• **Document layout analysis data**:

++++

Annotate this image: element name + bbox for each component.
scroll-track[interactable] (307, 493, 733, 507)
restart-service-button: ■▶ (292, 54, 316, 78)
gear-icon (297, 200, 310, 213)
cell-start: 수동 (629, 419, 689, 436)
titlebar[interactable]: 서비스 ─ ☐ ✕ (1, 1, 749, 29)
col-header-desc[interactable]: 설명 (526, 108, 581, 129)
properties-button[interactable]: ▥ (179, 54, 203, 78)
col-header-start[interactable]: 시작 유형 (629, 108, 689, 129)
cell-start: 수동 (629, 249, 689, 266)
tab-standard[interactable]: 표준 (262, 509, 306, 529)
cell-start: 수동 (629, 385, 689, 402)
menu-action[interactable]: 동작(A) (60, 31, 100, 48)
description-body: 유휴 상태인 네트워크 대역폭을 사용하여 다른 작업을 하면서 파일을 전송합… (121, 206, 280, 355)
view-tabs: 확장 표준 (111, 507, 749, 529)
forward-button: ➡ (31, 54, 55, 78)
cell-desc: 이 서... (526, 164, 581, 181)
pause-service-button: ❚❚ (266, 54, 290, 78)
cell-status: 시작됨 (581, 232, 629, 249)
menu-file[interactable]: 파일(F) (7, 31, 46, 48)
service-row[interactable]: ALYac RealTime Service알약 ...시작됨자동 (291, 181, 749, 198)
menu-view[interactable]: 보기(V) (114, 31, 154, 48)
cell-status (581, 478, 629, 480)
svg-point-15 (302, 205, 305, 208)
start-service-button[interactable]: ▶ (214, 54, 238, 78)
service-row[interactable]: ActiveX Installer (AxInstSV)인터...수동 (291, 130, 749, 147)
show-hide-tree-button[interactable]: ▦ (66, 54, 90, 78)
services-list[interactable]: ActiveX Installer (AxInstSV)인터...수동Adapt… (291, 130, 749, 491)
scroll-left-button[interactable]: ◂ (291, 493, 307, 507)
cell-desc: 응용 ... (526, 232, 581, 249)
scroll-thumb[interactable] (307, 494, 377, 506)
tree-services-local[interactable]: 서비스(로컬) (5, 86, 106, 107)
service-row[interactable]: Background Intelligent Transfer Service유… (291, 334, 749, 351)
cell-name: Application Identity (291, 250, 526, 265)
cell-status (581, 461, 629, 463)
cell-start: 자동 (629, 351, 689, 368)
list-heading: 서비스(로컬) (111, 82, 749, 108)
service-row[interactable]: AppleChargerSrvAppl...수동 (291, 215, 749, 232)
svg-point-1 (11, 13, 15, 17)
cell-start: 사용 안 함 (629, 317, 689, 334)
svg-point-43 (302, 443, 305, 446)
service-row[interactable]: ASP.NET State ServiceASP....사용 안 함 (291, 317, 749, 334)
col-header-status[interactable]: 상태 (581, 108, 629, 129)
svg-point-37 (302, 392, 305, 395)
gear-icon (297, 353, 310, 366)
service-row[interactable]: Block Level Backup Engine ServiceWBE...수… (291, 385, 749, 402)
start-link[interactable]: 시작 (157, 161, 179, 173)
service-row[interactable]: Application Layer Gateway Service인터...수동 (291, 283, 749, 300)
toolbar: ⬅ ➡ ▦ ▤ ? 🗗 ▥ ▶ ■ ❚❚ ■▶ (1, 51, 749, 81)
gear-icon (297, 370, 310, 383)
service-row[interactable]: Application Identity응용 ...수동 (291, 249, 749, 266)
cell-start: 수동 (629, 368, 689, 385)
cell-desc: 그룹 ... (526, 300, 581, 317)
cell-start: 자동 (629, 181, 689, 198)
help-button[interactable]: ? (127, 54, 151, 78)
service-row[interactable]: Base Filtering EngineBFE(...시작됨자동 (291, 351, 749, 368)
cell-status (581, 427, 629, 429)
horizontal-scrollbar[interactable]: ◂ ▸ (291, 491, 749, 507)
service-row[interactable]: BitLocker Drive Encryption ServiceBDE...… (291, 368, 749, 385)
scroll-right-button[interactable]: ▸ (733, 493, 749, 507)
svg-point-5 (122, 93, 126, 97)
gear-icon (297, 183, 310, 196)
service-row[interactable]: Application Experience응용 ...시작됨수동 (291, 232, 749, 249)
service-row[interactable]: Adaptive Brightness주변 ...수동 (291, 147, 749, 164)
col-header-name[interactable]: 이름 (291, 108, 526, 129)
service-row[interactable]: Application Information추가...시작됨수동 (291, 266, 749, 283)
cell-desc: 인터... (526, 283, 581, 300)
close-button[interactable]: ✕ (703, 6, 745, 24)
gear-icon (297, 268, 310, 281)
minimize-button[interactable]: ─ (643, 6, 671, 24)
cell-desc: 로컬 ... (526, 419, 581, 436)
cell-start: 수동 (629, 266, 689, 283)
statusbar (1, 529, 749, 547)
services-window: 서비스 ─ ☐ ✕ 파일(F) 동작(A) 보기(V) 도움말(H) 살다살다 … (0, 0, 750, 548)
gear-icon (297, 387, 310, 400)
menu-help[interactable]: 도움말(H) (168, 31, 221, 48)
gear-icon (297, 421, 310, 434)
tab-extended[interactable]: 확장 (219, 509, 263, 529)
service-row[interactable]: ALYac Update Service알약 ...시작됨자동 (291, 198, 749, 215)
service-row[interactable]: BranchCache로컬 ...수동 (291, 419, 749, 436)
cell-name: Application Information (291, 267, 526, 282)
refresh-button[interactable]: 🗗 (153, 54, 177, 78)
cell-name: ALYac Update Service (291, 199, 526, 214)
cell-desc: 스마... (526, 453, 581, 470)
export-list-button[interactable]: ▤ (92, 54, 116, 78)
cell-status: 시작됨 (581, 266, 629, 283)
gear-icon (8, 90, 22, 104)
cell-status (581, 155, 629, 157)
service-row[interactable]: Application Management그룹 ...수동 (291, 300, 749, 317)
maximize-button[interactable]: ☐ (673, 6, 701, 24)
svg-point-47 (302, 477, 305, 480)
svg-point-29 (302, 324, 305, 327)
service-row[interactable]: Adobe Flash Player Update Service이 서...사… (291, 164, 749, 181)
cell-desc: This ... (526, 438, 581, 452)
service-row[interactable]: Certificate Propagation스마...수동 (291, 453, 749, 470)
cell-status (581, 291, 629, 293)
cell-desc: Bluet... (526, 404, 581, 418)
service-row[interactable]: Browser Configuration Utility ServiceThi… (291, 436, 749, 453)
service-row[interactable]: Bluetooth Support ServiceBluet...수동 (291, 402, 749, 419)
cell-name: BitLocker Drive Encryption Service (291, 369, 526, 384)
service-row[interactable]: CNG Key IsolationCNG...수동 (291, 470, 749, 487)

++++

In the entries above, find every line with the word "Service알약" and list it.

service-row[interactable]: ALYac RealTime Service알약 ...시작됨자동 (291, 181, 749, 198)
service-row[interactable]: ALYac Update Service알약 ...시작됨자동 (291, 198, 749, 215)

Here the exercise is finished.